The Arabic in your textbook is teaching you Modern Standard Arabic (found frequently in international news in Arabic, newspapers, written works, religious sermons, etc) Your disk as it would appear are teaching colloquial Arabic from the Levant (Syria, Lebanon, Palestine). It is one of the major dialects and is well understood everywhere, if you learn MSA Arabic only understanding the average man talk will get very difficult. Pairing your learning with both colloquial and formal MSA is the right way to go in my opinion. 

If you go to a levant country, among friends you will almost always hear them say ما بعرف instead of لا اعرف or even مش/مو عارف.


----------



## iodalach93

*[Moderator note: New thread added to the previous one. Cherine]*

Mar7aba,

I used to believe that in Lebanese Arabic (or, at least, in its Beiruti variant) tenses were made negative simply by adding ما (past and present) or مِش (future) before the verb. To be clearer:

ana darasit -> ana ma darasit
ana bedros -> ana ma bedros
ana ra7 edros -> ana mish ra7 edros

After listening to a couple of songs by Mashrou' Leila, I noticed that they also use -sh after the conjugated verb to make it negative. I also noticed that future tense beginning with 7a- is also used. I though these two features were typical of Egyptian Arabic, rather than of Lebanese Arabic.

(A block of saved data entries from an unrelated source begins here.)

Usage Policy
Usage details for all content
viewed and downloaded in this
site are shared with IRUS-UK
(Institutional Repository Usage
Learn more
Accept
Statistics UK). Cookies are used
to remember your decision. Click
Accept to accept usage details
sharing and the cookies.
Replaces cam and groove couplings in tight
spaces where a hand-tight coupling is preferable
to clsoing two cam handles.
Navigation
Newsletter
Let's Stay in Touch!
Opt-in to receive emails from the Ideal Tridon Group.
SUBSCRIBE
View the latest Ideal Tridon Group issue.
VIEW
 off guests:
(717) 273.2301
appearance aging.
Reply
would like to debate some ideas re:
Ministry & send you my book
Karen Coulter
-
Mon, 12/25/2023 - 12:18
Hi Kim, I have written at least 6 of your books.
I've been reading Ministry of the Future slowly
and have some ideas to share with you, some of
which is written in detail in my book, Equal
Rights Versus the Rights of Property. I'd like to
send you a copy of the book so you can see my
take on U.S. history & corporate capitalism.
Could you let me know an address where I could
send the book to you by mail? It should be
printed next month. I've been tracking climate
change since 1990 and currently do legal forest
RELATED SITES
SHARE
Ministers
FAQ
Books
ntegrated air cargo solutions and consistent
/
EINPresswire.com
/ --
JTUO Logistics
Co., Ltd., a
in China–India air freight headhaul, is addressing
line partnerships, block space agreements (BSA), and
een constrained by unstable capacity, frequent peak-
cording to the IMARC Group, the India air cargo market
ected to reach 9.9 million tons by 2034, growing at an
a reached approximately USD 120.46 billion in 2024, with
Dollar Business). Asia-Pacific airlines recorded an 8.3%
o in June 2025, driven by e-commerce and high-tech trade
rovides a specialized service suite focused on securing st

So, my question is: are these two latter features valid for Lebanese Arabic? Or are they, somehow, non-standard?

Shukran ktir li elli fiyon ysa3idouni aw ysa77i7ouni.


----------



## apricots

I am not sure about the geographic distribution of this feature but ma, ma ...sh, and ...sh can all be used to negate verbs in some Lebanese dialects. This is also true of Jordanian and Palestinian Arabic. Mish is only used to negate verbs in constructions like mish_ebte3raf? Don't you know? And it is used to negate participles like ana mish 3aaraf.

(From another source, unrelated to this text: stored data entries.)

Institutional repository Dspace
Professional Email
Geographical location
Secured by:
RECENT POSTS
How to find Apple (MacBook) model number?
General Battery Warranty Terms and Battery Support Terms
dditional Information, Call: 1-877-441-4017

For example: ma ba2der, ba2der(e)sh, and ma ba2der(e)sh all mean I'm not able. Also, when adding the -sh negation it attracts the stress in the same way as -ha, -ni, -hom, and -kom. So we have ma b*a*2der, and +-ma ba2d*e*r(e)sh.

It's also possible that the song was just in Egyptian.


----------



## analeeh

_-sh_ is used in some Lebanese dialects, but it's not used in my experience in the TV Libnaani of middle-class Beirut. Hamed Sinno does not sound to me like a middle-class Beiruti - I don't know where he's from, but he has a lot of features, like merger of final -e and -i, that suggests he's from somewhere else. Perhaps it's a class thing within Beirut too, I don't know.

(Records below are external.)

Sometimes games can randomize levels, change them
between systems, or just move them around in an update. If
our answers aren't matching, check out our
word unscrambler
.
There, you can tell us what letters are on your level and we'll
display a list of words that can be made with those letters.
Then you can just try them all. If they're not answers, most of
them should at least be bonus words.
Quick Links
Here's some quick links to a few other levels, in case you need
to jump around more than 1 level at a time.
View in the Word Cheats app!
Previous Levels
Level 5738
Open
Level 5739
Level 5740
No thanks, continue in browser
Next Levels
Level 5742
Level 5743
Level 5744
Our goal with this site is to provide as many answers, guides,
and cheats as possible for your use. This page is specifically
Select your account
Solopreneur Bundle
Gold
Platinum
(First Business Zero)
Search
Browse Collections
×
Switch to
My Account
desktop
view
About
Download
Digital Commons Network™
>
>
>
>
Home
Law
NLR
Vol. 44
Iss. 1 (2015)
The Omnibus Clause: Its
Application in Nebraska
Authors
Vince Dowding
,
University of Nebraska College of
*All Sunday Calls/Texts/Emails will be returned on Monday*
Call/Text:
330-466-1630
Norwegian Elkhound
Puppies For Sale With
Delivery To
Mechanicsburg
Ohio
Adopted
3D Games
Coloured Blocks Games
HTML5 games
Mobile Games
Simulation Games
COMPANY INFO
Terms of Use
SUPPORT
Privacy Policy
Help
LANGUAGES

Most Levantine dialects, including the Lebanese prestige dialect IME, have two main negators. The primary verbal negator is typically _maa_, which can be coupled with or replaced by _-sh_ in most (all?) southern Levantine dialects and a small number of north Levantine dialects (some Lebanese and also I've heard e.g. people from Suwayda in Syria use it). _Maa-_ can also be used with pronouns, in northern Levantine, to act like a negative copula: _maani joo3aan_ 'I'm not hungry'. 

The other primary negator has a wide variety of different forms, but _mish_ is the one that is used by Beirutis (there's also _mush, muu_, and in some areas _maa_ is also used in this function, though perhaps not in Lebanon). This is mainly used for negating nouns and adjectives, but can also occasionally be used to negate whole sentences. This is different in implication from using _maa _but it's sort of difficult to explain how, other than that it negates the whole idea of the sentence and not just the verb.

As far as _7a-_ is concerned, this is found alongside _ra7-_, _ra7a-_, _la7-_ etc in northern Levantine to mark the future. It may be atypical of Beiruti, but is used alongside all of these in Damascene. I don't know whether there are specific contexts in which one would sound better than the other; it seems to me that they're used in free variation. One of the things you realise over time with Arabic dialects is that a lot of the words which you think are characteristically Egyptian (for example) are also used in other dialects too, just not as much - _3aawiz _for example is used in Levantine, albeit generally for wanting a person (_3aawzak Daruuri_). _7a-_ is another example of this.


----------



## WannaBFluent

*[Moderator note: New thread added to the previous one. Cherine]
*
السلام عليكم

I wanted to know who, among Levantine dialects, say مش muš, who say مش miš and who say مو muu?

Is the pronunciation difference between miš and muš a regional dialect difference? or people can say both?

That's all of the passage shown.